Would you retype exactly the lines below, starting with the one that has "- Mardi 9h30-12H 14H-18H30" and going on through the one that has "Московского Кремля.", with no pictures and nothing else?

------------------------

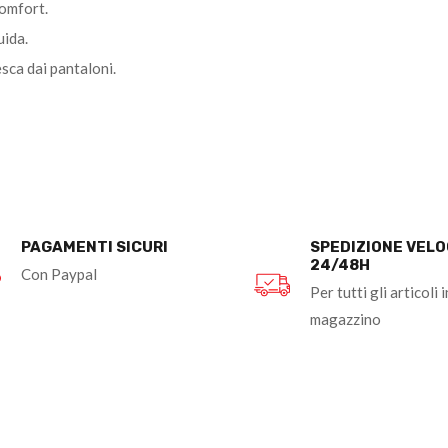
comfort.
uida.
sca dai pantaloni.
PAGAMENTI SICURI
SPEDIZIONE VEL
24/48H
Con Paypal
Per tutti gli articoli i
magazzino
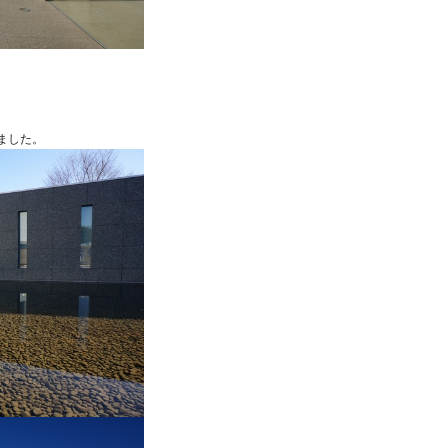
。
ました。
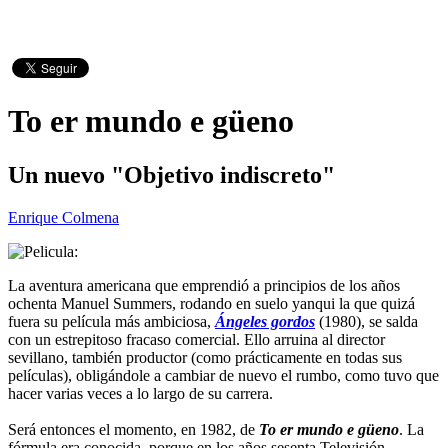
To er mundo e güeno
Un nuevo "Objetivo indiscreto"
Enrique Colmena
La aventura americana que emprendió a principios de los años
ochenta Manuel Summers, rodando en suelo yanqui la que quizá
fuera su película más ambiciosa,
Ángeles gordos
(1980), se salda
con un estrepitoso fracaso comercial. Ello arruina al director
sevillano, también productor (como prácticamente en todas sus
películas), obligándole a cambiar de nuevo el rumbo, como tuvo que
hacer varias veces a lo largo de su carrera.
Será entonces el momento, en 1982, de
To er mundo e güeno
. La
fórmula era conocida, porque en los años sesenta Televisión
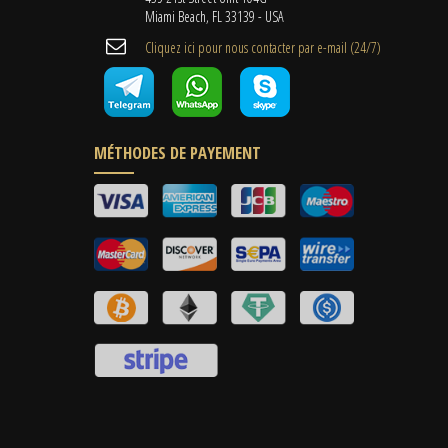
Miami Beach, FL 33139 - USA
Cliquez ici pour nous contacter par e-mail (24/7)
MÉTHODES DE PAYEMENT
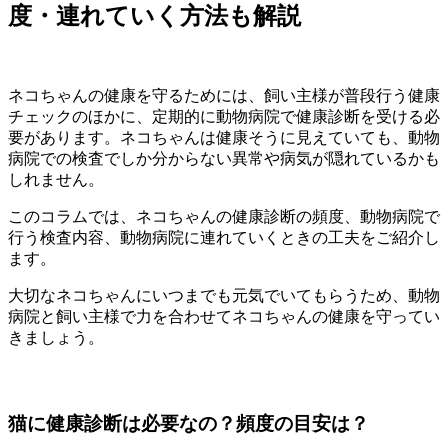
度・連れていく方法も解説
ネコちゃんの健康を守るためには、飼い主様が普段行う健康
チェックのほかに、定期的に動物病院で健康診断を受ける必
要があります。ネコちゃんは健康そうに見えていても、動物
病院での検査でしか分からない異常や病気が隠れているかも
しれません。
このコラムでは、ネコちゃんの健康診断の頻度、動物病院で
行う検査内容、動物病院に連れていくときの工夫をご紹介し
ます。
大切なネコちゃんにいつまでも元気でいてもらうため、動物
病院と飼い主様で力を合わせてネコちゃんの健康を守ってい
きましょう。
猫に健康診断は必要なの？頻度の目安は？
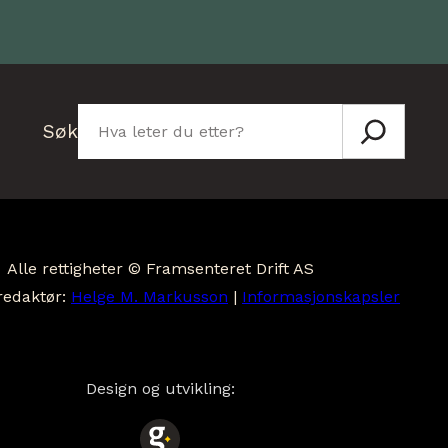
Søk
Søk
Alle rettigheter © Framsenteret Drift AS
redaktør:
Helge M. Markusson
|
Informasjonskapsler
Design og utvikling:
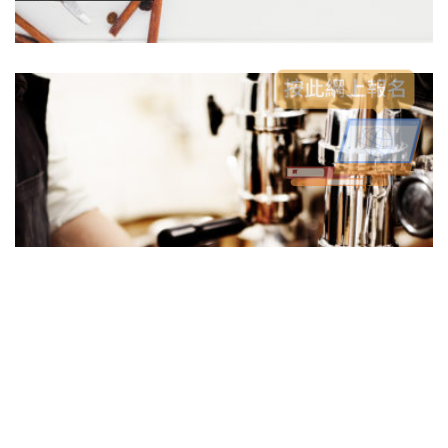
咖啡調製員基礎證書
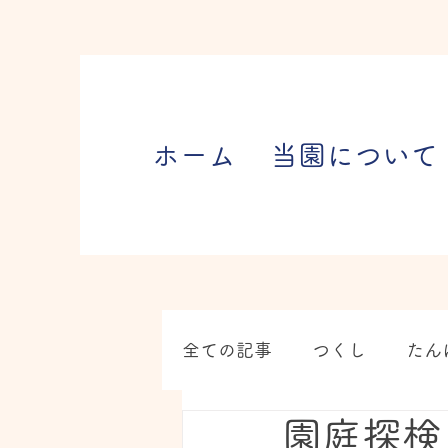
ホーム
当園について
全ての記事
つくし
たん
園庭探検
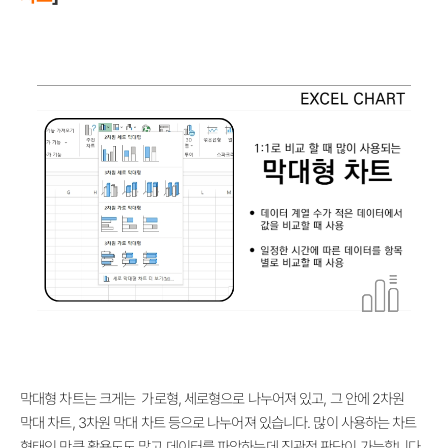
막대형 차트는 크게는 가로형, 세로형으로 나누어져 있고, 그 안에 2차원
막대 차트, 3차원 막대 차트 등으로 나누어져 있습니다. 많이 사용하는 차트
형태인 만큼 활용도도 많고 데이터를 파악하는데 직관적 판단이 가능합니다.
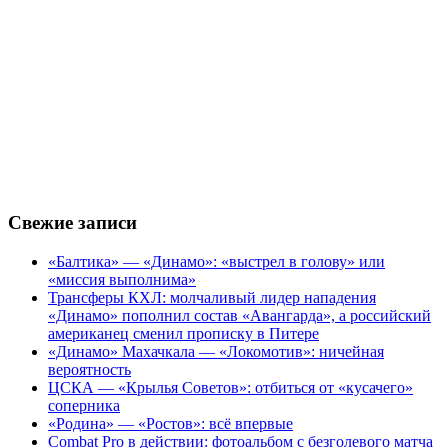
Свежие записи
«Балтика» — «Динамо»: «выстрел в голову» или
«миссия выполнима»
Трансферы КХЛ: молчаливый лидер нападения
«Динамо» пополнил состав «Авангарда», а российский
американец сменил прописку в Питере
«Динамо» Махачкала — «Локомотив»: ничейная
вероятность
ЦСКА — «Крылья Советов»: отбиться от «кусачего»
соперника
«Родина» — «Ростов»: всё впервые
Combat Pro в действии: фотоальбом с безголевого матча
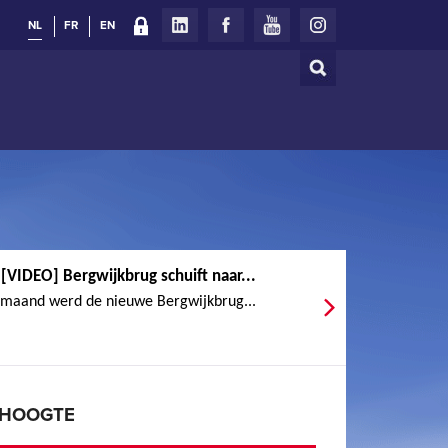
NL
FR
EN
Zoeken
Zoekveld
[VIDEO] Bergwijkbrug schuift naar...
 maand werd de nieuwe Bergwijkbrug...
E HOOGTE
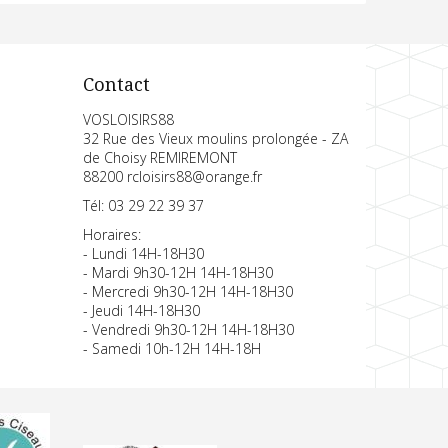
Contact
VOSLOISIRS88
32 Rue des Vieux moulins prolongée - ZA
de Choisy REMIREMONT
88200 rcloisirs88@orange.fr
Tél: 03 29 22 39 37
Horaires:
- Lundi 14H-18H30
- Mardi 9h30-12H 14H-18H30
- Mercredi 9h30-12H 14H-18H30
- Jeudi 14H-18H30
- Vendredi 9h30-12H 14H-18H30
- Samedi 10h-12H 14H-18H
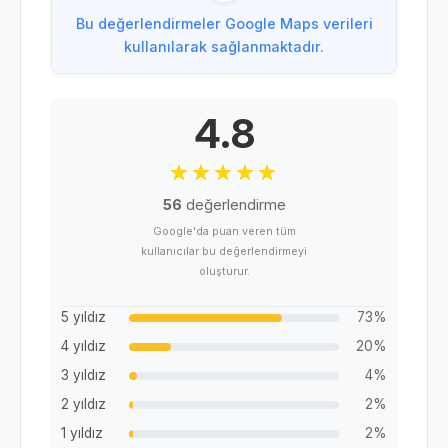
Bu değerlendirmeler Google Maps verileri
kullanılarak sağlanmaktadır.
4.8
56
değerlendirme
Google'da puan veren tüm
kullanıcılar bu değerlendirmeyi
oluşturur.
5 yıldız
73%
4 yıldız
20%
3 yıldız
4%
2 yıldız
2%
1 yıldız
2%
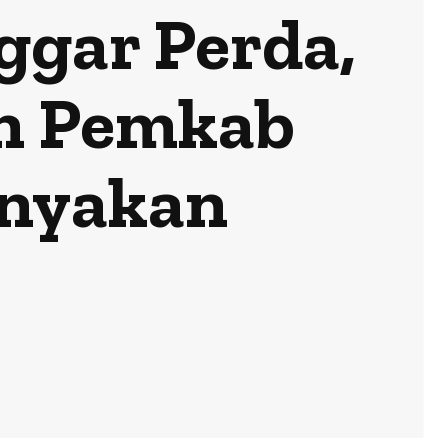
ggar Perda,
n Pemkab
anyakan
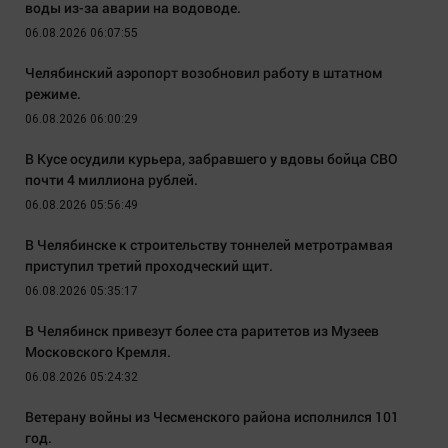
воды из-за аварии на водоводе.
06.08.2026 06:07:55
Челябинский аэропорт возобновил работу в штатном
режиме.
06.08.2026 06:00:29
В Кусе осудили курьера, забравшего у вдовы бойца СВО
почти 4 миллиона рублей.
06.08.2026 05:56:49
В Челябинске к строительству тоннелей метротрамвая
приступил третий проходческий щит.
06.08.2026 05:35:17
В Челябинск привезут более ста раритетов из Музеев
Московского Кремля.
06.08.2026 05:24:32
Ветерану войны из Чесменского района исполнился 101
год.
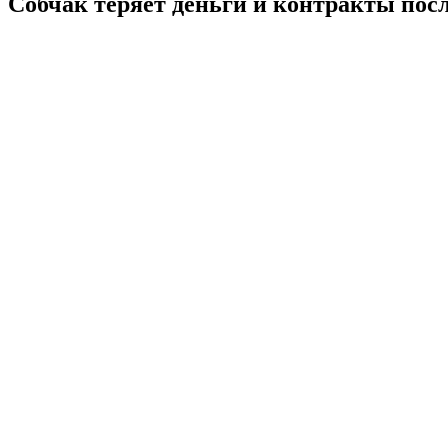
Собчак теряет деньги и контракты по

------------------------

**Finished exercise**:
- Mardi 9h30-12H 14H-18H30
- Mercredi 9h30-12H 14H-18H30
- Jeudi 14H-18H30
- Vendredi 9h30-12H 14H-18H30
- Samedi 10h-12H 14H-18H
Bu değerlendirmeler Google Maps verileri
kullanılarak sağlanmaktadır.
4.8
56
değerlendirme
Google'da puan veren tüm
kullanıcılar bu değerlendirmeyi
oluşturur.
5 yıldız
73%
4 yıldız
20%
3 yıldız
4%
2 yıldız
2%
1 yıldız
2%
ggar Perda,
n Pemkab
anyakan
воды из-за аварии на водоводе.
06.08.2026 06:07:55
Челябинский аэропорт возобновил работу в штатном
режиме.
06.08.2026 06:00:29
В Кусе осудили курьера, забравшего у вдовы бойца СВО
почти 4 миллиона рублей.
06.08.2026 05:56:49
В Челябинске к строительству тоннелей метротрамвая
приступил третий проходческий щит.
06.08.2026 05:35:17
В Челябинск привезут более ста раритетов из Музеев
Московского Кремля.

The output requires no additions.